**INFORMATION PROVIDED:**

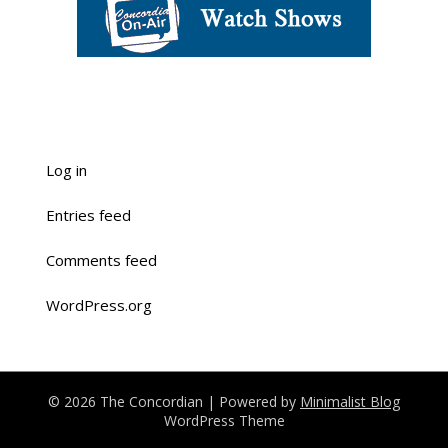
Log in
Entries feed
Comments feed
WordPress.org
© 2026 The Concordian
| Powered by
Minimalist Blog
WordPress Theme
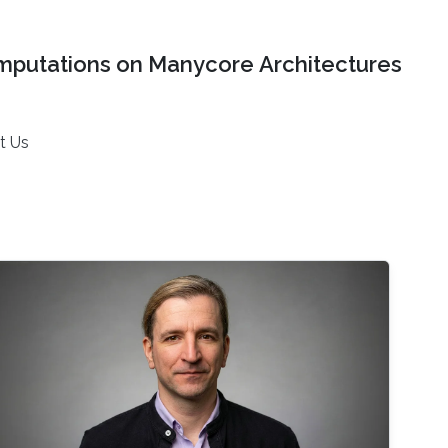
mputations on Manycore Architectures
t Us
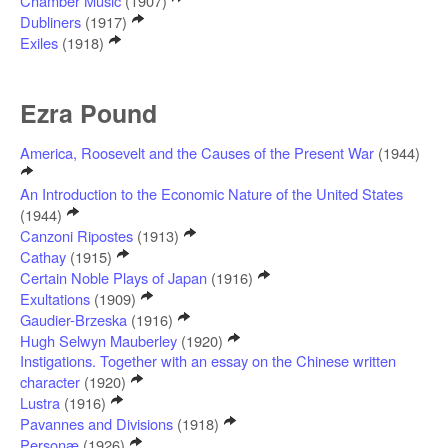
Chamber Music
(1907)
Dubliners
(1917)
Exiles
(1918)
Ezra Pound
America, Roosevelt and the Causes of the Present War
(1944)
An Introduction to the Economic Nature of the United States
(1944)
Canzoni Ripostes
(1913)
Cathay
(1915)
Certain Noble Plays of Japan
(1916)
Exultations
(1909)
Gaudier-Brzeska
(1916)
Hugh Selwyn Mauberley
(1920)
Instigations. Together with an essay on the Chinese written
character
(1920)
Lustra
(1916)
Pavannes and Divisions
(1918)
Personæ
(1926)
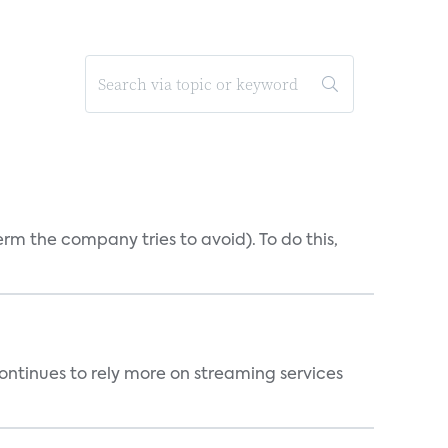
erm the company tries to avoid). To do this,
ntinues to rely more on streaming services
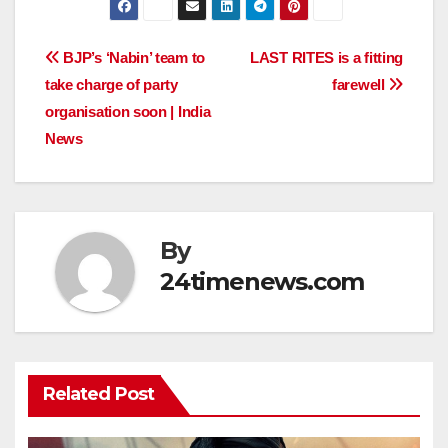
Post
BJP’s ‘Nabin’ team to
LAST RITES is a fitting
take charge of party
farewell
navigation
organisation soon | India
News
By
24timenews.com
Related Post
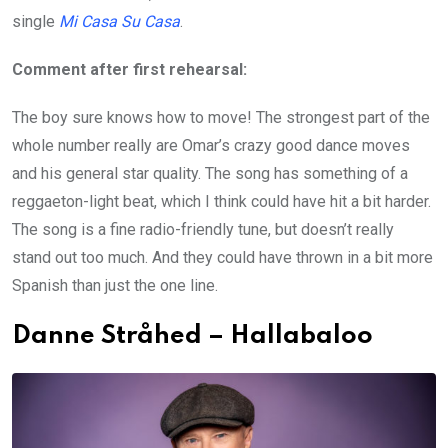
single
Mi Casa Su Casa
.
Comment after first rehearsal:
The boy sure knows how to move! The strongest part of the
whole number really are Omar’s crazy good dance moves
and his general star quality. The song has something of a
reggaeton-light beat, which I think could have hit a bit harder.
The song is a fine radio-friendly tune, but doesn’t really
stand out too much. And they could have thrown in a bit more
Spanish than just the one line.
Danne Stråhed – Hallabaloo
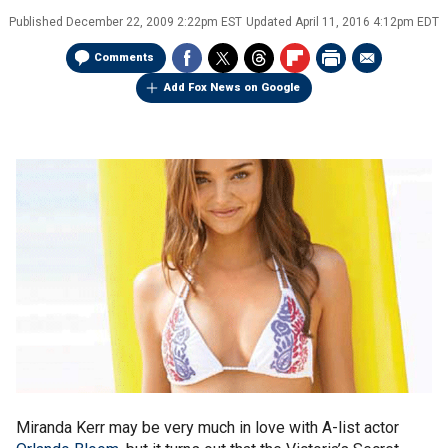
Published
December 22, 2009 2:22pm EST
Updated
April 11, 2016 4:12pm EDT
Comments
Add Fox News on Google
Miranda Kerr may be very much in love with A-list actor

**EXERCISE GOAL:**
Scan the listing above. Gather each line that contains the word "song".

**PROBLEM SOLUTION:**
and his general star quality. The song has something of a
The song is a fine radio-friendly tune, but doesn’t really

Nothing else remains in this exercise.